Building a Foundation To Enable Semantic Technologies For Phylogenetically-Based Comparative Analyses

Document Type


Publication Date



In revealing historical relationships among genes and species, phylogenies provide a unifying context across the life sciences for investigating diversification of biological form and function. The utility of phylogenies for addressing a wide variety of biological questions is evident in the rapidly increasing number of published gene and species trees. Further, this trend is certain to pick up pace with the explosion of data being generated with next generation sequencing technologies. The impact that this deluge of species and gene tree estimates will have on our understanding of the forces that shape biodiversity will be limited by the accessibility of these trees, and the underlying data and methods of analysis. The true structure of species trees and gene trees is rarely known. Rather, estimates are obtained through the application of increasingly sophisticated phylogenetic inference methods to increasingly large and complicated datasets.
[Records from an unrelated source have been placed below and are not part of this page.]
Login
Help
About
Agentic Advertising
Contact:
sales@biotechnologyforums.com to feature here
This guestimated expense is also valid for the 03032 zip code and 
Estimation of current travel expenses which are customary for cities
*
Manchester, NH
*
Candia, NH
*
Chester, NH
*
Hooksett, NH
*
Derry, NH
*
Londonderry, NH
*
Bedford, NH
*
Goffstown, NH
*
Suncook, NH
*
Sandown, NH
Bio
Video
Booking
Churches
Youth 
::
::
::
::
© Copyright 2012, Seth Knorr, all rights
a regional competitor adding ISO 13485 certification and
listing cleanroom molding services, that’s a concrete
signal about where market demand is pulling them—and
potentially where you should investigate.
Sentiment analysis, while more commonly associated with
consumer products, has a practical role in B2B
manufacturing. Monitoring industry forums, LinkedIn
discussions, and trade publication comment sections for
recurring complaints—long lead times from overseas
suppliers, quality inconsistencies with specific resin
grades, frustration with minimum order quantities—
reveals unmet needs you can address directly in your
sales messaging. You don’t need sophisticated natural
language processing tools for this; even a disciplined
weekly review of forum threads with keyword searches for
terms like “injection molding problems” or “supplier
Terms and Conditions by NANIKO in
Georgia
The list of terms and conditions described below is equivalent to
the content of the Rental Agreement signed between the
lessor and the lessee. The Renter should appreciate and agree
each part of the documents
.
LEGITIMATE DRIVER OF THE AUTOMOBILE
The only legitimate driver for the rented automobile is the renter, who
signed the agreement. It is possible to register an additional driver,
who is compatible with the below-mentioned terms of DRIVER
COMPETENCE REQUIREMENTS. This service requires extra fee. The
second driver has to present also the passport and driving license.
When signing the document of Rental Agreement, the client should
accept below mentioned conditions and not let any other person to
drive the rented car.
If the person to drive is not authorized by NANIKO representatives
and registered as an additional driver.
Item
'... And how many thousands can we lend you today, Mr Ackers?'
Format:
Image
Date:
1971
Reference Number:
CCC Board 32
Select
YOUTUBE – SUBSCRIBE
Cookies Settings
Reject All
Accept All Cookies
The need for Minimum Information about Phylogenetic Analyses (MIAPA) reporting standard is clear, but specification of the standard has been hampered by the absence of controlled vocabularies to describe phylogenetic methodologies and workflows. PhylOnt is an extensible ontology being developed to describe the methods employed to estimate trees given a data matrix and thus support specification of MIAPA. PhylOnt will be linked with the Comparative Data Analysis Ontology (CDAO) to provide a comprehensive set of concepts relating to phylogeny estimation that can be used by searchable tree databases and web services. Moreover, we aim to use PhylOnt/CDAO concepts that describe tree estimation procedures to explicitly relate tree descriptions to data matrices within NeXML files. We view this as an important step in the development and specification of MIAPA.


This invited talk was given at iEvoBio 2011, Oklahoma, USA, June 21 - 22, 2011.